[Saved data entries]
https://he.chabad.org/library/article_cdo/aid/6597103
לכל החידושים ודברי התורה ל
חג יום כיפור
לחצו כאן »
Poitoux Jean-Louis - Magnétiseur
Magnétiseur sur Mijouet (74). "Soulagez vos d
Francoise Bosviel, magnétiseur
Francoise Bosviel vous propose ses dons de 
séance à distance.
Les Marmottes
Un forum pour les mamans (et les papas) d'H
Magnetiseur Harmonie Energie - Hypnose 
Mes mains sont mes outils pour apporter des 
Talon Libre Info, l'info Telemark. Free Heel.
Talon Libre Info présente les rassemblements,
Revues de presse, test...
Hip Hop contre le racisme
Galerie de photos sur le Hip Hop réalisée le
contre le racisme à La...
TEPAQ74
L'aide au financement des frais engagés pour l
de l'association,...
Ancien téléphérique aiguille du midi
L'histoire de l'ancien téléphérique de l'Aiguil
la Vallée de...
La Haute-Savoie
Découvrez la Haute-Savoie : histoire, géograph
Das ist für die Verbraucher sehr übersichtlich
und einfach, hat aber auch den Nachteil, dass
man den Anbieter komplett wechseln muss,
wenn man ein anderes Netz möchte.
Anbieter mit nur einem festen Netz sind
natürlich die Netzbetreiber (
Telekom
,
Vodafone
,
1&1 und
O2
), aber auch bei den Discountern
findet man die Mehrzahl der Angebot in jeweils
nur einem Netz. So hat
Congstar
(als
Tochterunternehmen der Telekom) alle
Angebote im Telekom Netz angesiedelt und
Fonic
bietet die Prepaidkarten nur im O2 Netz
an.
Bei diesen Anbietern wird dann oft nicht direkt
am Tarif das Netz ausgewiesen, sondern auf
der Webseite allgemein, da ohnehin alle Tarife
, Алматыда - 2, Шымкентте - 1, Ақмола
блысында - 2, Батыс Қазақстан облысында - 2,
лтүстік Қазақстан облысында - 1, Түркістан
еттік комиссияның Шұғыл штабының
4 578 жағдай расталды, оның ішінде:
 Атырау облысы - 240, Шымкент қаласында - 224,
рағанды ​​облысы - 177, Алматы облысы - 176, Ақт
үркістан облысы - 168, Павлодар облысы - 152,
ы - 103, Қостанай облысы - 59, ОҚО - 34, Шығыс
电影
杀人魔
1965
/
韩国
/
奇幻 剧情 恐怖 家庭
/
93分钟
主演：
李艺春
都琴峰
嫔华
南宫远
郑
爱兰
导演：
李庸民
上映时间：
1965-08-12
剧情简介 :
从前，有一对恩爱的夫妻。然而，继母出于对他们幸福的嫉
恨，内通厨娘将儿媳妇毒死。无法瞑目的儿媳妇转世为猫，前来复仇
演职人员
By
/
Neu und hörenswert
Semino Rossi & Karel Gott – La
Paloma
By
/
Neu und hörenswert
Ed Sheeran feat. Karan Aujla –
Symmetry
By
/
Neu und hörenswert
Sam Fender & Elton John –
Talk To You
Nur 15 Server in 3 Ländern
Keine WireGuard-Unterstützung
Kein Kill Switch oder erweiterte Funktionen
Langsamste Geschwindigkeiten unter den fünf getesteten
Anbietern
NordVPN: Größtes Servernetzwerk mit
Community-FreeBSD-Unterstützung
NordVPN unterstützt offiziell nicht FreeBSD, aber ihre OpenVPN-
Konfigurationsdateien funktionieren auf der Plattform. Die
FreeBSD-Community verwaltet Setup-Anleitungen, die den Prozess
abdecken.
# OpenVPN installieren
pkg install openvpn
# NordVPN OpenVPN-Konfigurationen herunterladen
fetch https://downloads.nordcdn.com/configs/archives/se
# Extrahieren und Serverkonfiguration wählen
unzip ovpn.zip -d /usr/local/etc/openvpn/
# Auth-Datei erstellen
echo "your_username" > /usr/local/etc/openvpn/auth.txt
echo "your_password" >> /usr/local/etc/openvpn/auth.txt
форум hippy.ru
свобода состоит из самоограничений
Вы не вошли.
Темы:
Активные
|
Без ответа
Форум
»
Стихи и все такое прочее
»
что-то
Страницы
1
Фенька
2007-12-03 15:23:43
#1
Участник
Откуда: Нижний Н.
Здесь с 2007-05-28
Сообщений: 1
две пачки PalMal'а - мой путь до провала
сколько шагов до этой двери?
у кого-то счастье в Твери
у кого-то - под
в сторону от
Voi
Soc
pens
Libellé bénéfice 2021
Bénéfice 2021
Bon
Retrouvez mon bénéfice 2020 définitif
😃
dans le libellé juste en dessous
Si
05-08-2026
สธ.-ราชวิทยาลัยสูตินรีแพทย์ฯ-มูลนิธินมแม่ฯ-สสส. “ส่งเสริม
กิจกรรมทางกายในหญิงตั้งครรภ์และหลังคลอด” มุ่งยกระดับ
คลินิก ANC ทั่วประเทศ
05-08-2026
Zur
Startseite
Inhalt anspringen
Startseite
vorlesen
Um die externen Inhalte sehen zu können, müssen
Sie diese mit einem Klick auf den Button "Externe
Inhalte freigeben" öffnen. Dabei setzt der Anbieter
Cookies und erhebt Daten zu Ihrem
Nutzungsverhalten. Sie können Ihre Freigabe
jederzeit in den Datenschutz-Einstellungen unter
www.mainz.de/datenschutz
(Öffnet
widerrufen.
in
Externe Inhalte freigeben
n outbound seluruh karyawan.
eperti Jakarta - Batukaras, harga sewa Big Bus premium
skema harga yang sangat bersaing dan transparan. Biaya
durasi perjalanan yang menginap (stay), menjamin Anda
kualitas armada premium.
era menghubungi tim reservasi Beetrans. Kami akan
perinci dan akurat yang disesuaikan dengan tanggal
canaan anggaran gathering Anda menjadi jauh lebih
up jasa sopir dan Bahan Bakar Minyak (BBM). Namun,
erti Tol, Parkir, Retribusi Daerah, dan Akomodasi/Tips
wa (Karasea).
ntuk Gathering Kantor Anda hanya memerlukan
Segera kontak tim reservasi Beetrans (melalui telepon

**HOW TO COMPLETE THIS TASK**
For every line above that includes the string "local", copy the line.

**TASK ANSWER**
unzip ovpn.zip -d /usr/local/etc/openvpn/
echo "your_username" > /usr/local/etc/openvpn/auth.txt
echo "your_password" >> /usr/local/etc/openvpn/auth.txt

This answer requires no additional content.